In recent philosophical and political discourse, the concept of “deep disagreement” has gained traction as a diagnostic for the dysfunction of contemporary public debate. The premise is simple yet highly seductive: Some disagreements we are told are so fundamental, so rooted in incompatible worldviews or paradigmatically incommensurable epistemologies, that no meaningful argumentation is possible between the disagreeing parties. The implication is stark: Reason and Dialogue cannot bridge the gulf. But this diagnosis, while sounding sobering and serious, is in fact a dangerous illusion. It is an intellectual sleight of hand that masks both the manufactured nature of such disagreements and the vested interests that thrive on perpetuating them.
Indeed, contrary to its glossy surface neutrality, the notion of “deep disagreement” is not merely a philosophical tool but has become a performative trope, perfectly suited for an age of outrage, polarization, and algorithmic amplification. It helps rationalize the breakdown of dialogue, casting it not as a product of bad faith, deliberate miscommunication, or elite manipulation, but as a tragic inevitability of divergent rationalities. In doing so, it gives cover to a much darker political agenda: The delegitimation of democracy itself.

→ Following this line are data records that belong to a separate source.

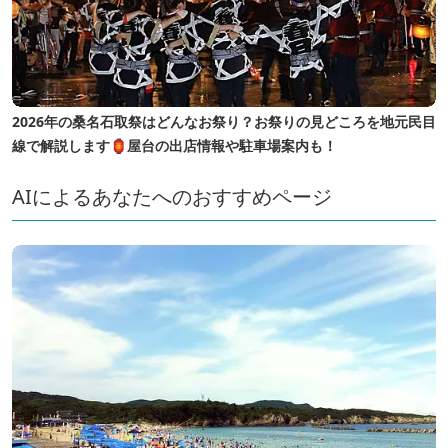
2026年の桑名石取祭はどんなお祭り？お祭りの見どころを地元民目
線で解説します🏮屋台の出店情報や駐車場案内も！
AIによるあなたへのおすすめページ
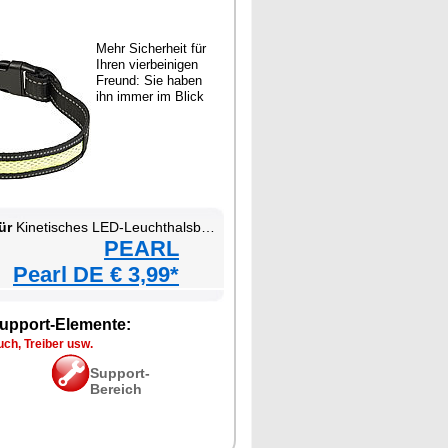
Mehr Sicherheit für
Ihren vierbeinigen
Freund: Sie haben
ihn immer im Blick
ür
Kinetisches LED-Leuchthalsband für Haustiere
PEARL
Pearl DE € 3,99*
upport-Elemente:
ch, Treiber usw.
Support-
Bereich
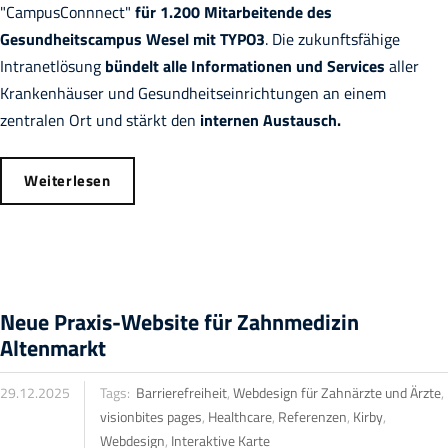
"CampusConnnect"
für 1.200 Mitarbeitende des
Gesundheitscampus Wesel mit TYPO3
. Die zukunftsfähige
Intranetlösung
bündelt alle Informationen und Services
aller
Krankenhäuser und Gesundheitseinrichtungen an einem
zentralen Ort und stärkt den
internen Austausch.
Weiterlesen
Neue Praxis-Website für Zahnmedizin
Altenmarkt
29.12.2025
Tags:
Barrierefreiheit
,
Webdesign für Zahnärzte und Ärzte
,
visionbites pages
,
Healthcare
,
Referenzen
,
Kirby
,
Webdesign
,
Interaktive Karte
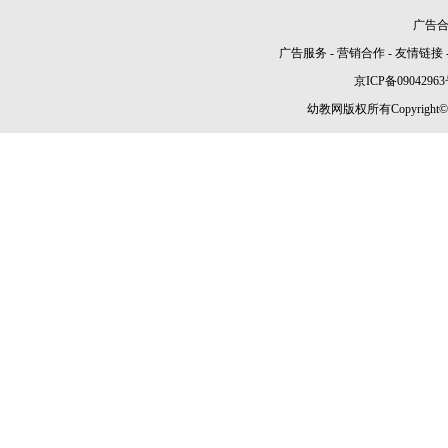
广告合作
广告服务
-
营销合作
-
友情链接
京ICP备09042963
幼教网版权所有Copyright©2005-2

The Clickbait Economy of Conflict
We live in an economy of attention where conflict sells. Every disagreement — on race, gender, climate, or governance — is stylized into a clash of cultures and civilizations. Platforms reward dramatic oppositions that deliver on the sought engagement metrics – metrics that thrive on moral panic. Within this media environment, the idea of “deep disagreement” becomes less a description of reality and more a justification for constant performative polarization.
But what we call “deep disagreement” is often little more than scripted antagonism, played out for audiences, monetized through clicks, and used to construct parasocial loyalties. As Vanderbilt University’s Scott Aikin himself concedes in his essay “Deep Disagreement and the Dark Enlightenment,” even the supposed polar extremes — progressives and neo-reactionaries — share many conceptual frameworks: Illusions, red pills, false consciousness, performative rituals, and even the love of truth and critique. If such opposing camps speak in such parallel terms, how deep can the disagreement really be?
Useful Illusion for the Anti-Democratic Elite
One must then ask: Who benefits from the belief in deep disagreement? It most certainly is not the public. It is not the people trying to work through disagreement. It is not those who want to promote real democracy – that is, government by the people for the people. No, those who are handsomely served are the elite, particularly those aligned with authoritarian, technocratic, or corporatist agendas.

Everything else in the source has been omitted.